О Пл[одах] Пр[освещения] в Берлине, что я враг науки. Тоже у Бекетова. И вчера coup de grâce31 — тем более, что я был не в духе (и как я рад этому! ) — в Open Court статья о Бутсе и обо мне, как об образцах фарисейства — говорить одно, а делать другое — говорить, что отдать всё нищим, а самому увеличивать именье продажей этой самой проповеди. И ссылаться на жену. Как Адам — жена дала мне и я ел. Очень больно было, и теперь больно, когда пишу. Но не следует, чтоб б[ыло] больно, и могу стать в то положение, чтоб не б[ыло] больно; но очень трудно. Я фарисей: но не в том, в чем они упрекают меня. В этом я чист. И это-то учит меня. Но в том, что я, думая и утверждая, что я живу перед Богом, для добра, п[отому] ч[то] добро — добро, живу славой людской, до такой степени засорил душу славой людской, что не могу добраться до Бога. Я читаю газеты, журналы, отыскивая свое имя, я слышу разговор, жду, когда обо мне. Так засорил душу, что не могу докопаться до Бога, до жизни добра для добра. А надо. Я говорю каждый день: не хочу жить для похоти личной теперь, для славы людской здесь, а хочу жить для любви всегда и везде; а живу для похоти теперь и для славы здесь. —
Буду чистить душу. Чистил и докопал до материка — чую возможность жить для добра, без славы людской. Помоги мне, Отец. Отец, помоги. Я знаю, что нет лица Отца. Но эта форма свойственна выражению страстного желания.

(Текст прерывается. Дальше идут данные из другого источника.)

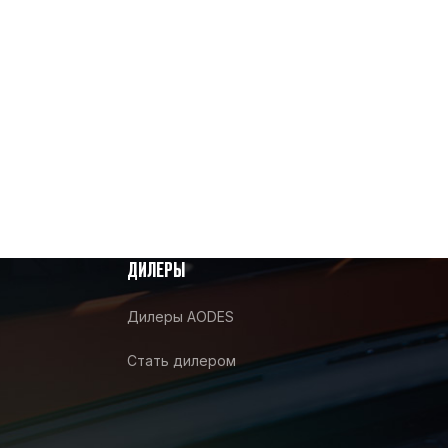
ДИЛЕРЫ
Дилеры AODES
Стать дилером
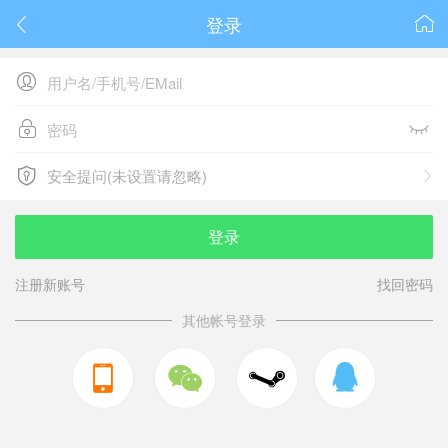
登录






安全提问(未设置请忽略)

安全提问(未设置请忽略)
登录
注册新账号
找回密码
其他帐号登录



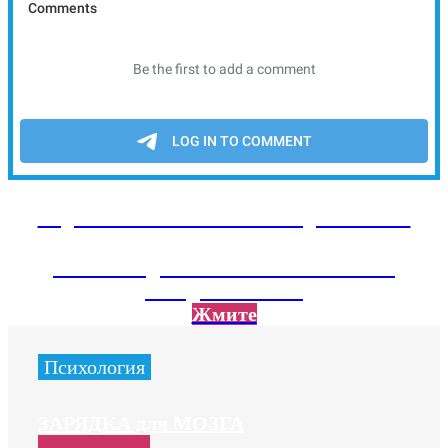
Подписывайтесь на наш Telegram канал
Там тебя ждет экслюзивный контент не
вошедший на сайт
Жмите
Психология
ЗАРЯДКА для МОЗГА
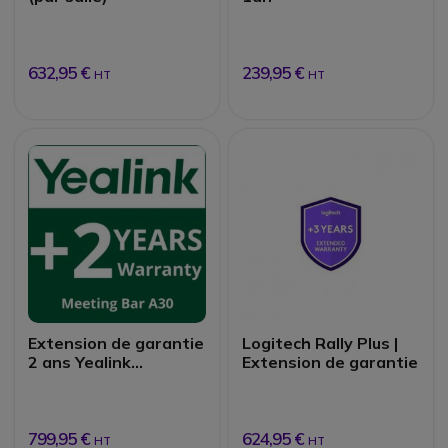
632,95 €
239,95 €
HT
HT
Extension de garantie
Logitech Rally Plus |
2 ans Yealink
Extension de garantie
Meetingbar A30
799,95 €
624,95 €
HT
HT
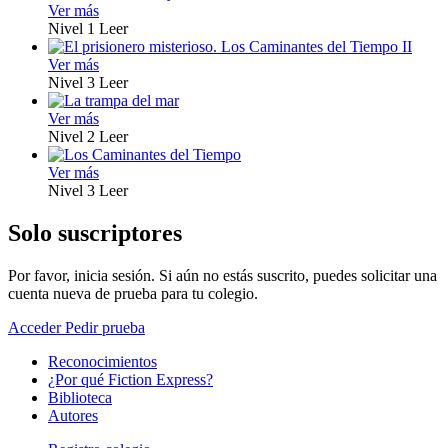
Ver más
Nivel 1
Leer
Ver más
Nivel 3
Leer
Ver más
Nivel 2
Leer
Ver más
Nivel 3
Leer
Solo suscriptores
Por favor, inicia sesión. Si aún no estás suscrito, puedes solicitar una
cuenta nueva de prueba para tu colegio.
Acceder
Pedir prueba
Reconocimientos
¿Por qué Fiction Express?
Biblioteca
Autores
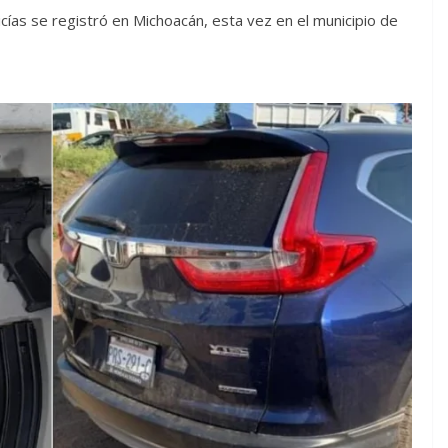
cías se registró en Michoacán, esta vez en el municipio de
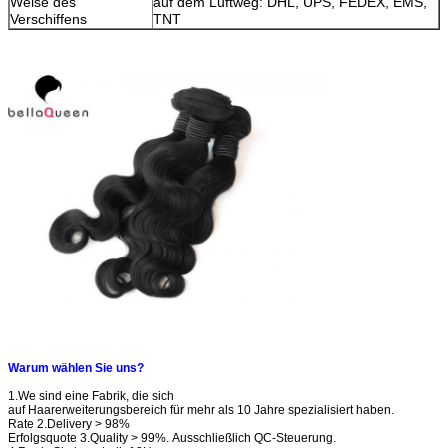
Weise des
auf dem Luftweg: DHL, UPS, FEDEX, EMS,
Verschiffens
TNT
Warum wählen Sie uns?
1.We sind eine Fabrik, die sich
auf Haarerweiterungsbereich für mehr als 10 Jahre spezialisiert haben.
Rate 2.Delivery > 98%
Erfolgsquote 3.Quality > 99%. Ausschließlich QC-Steuerung.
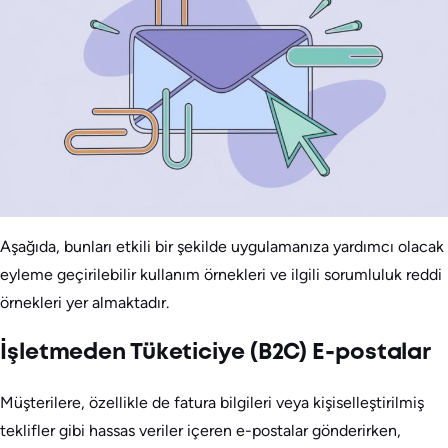
Aşağıda, bunları etkili bir şekilde uygulamanıza yardımcı olacak
eyleme geçirilebilir kullanım örnekleri ve ilgili sorumluluk reddi
örnekleri yer almaktadır.
İşletmeden Tüketiciye (B2C) E-postalar
Müşterilere, özellikle de fatura bilgileri veya kişiselleştirilmiş
teklifler gibi hassas veriler içeren e-postalar gönderirken,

За это время писал письма Хилкову, Кудрявцеву, Страхову и еще кому-то. — Теперь 2-й час. Утром приехала Анненкова.
Сейчас перечитывал летний дневник Июля. Как я б[ыл] ближе к Богу. То же б[ыло] требование жить перед Богом, переноситься мыслью в судящего тебя Бога. Плох бы я б[ыл]. И как я благодарен тем ругательствам, к[оторые] заставили меня очнуться.
[14 февраля.] Опять неделя. Нынче 14 Февраля. Я. П. 91. Кажется, в тот самый день, как я писал последний дневник, опять стал читать дневник, к[оторый] переписывает С[оня]. И стало больно. И я стал говорить ей раздражительно и заразил ее злобой. И она рассердилась и говорила жестокие вещи. Продолжалось не более часа. Я перестал считаться, стал думать о ней и любовно примирился. «Нагрешили мы». Таня и Маша больны. Таня истерична — мила и жалка.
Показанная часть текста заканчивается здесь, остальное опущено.